The Curious Incident of the Angelonias in the Shopping Cart

Yesterday, at two different garden centers, I watched several people buying not one flat, not three, but five or more flats of blue annual Angelonias. At $4.99 a pot with twelve or fourteen pots per flat.

At the first store, a couple was loading up their van, and I guessed that they might be gardeners picking up bedding plants for a client willing to pay several hundred dollars for plants that will not outlive November. But here, in what a friend of mine once called “the money side of town”, $200 does not mean to some what it might mean to you or to me.

I suspected some sort of suburban bedding scheme in the making, and thought no more about it until I was getting into my truck after poking around at another larger, and more posh garden center. Here was an older lady, and by older I mean older than I, and I am sixty four.

Angelonias again. All blue, in multiple flats- going into the trunk of her car.

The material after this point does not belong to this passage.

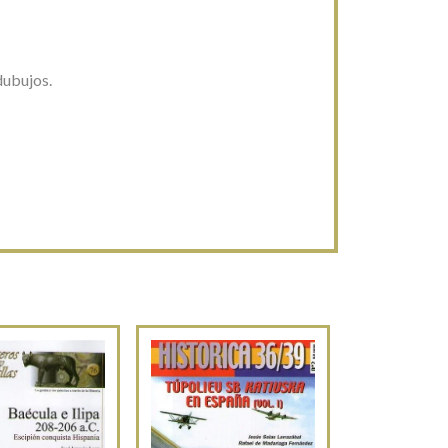
dubujos.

What was happening here? Was it a coincidence? Or had some gardening expert on “Talk of the Town”  praised these plants so highly that he had set off the horticultural equivalent of a gold rush? Were these people cornering the market? Did they plan to re-sell the new “it” plant the way scalpers sell UT-Florida tickets?

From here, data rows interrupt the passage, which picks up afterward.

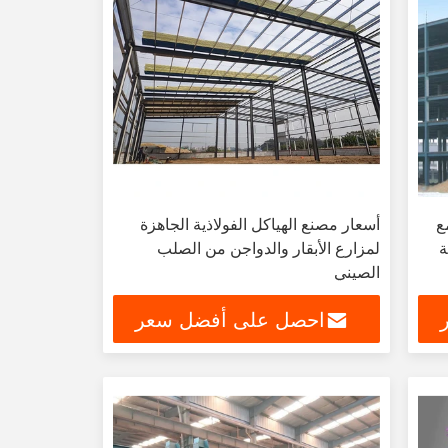
ع
أسعار مصنع الهياكل الفولاذية الجاهزة
ة
لمزارع الأبقار والدواجن من الصلب
الصيني
احصل على أفضل سعر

Applying Occam’s Razor, I discarded the conspiracy theories. Most likely a new issue of “Southern Living” was calling Angelonias the plant to have this year.

Never underestimate the power and reach of “Southern Living”.

Or was it something else? Had someone with not much better to do and loads of motivation found that Angelonias had medicinal properties? Did they help people burn fat fast? Was Doctor Oz behind this?

Or did they have mind altering qualities when dried and baked in brownies?

You would not think my questions strange if you worked in a prison clinic as I do. Inmates experiment with smoking all kinds of things-


I would think two flats of Angelonias would be sufficient in any private garden, but there is no accounting for taste, and perhaps these people, or their clients like their borders and planters spike-y.

Here is a photo of the plant in question.


And as you can see, I bought only one.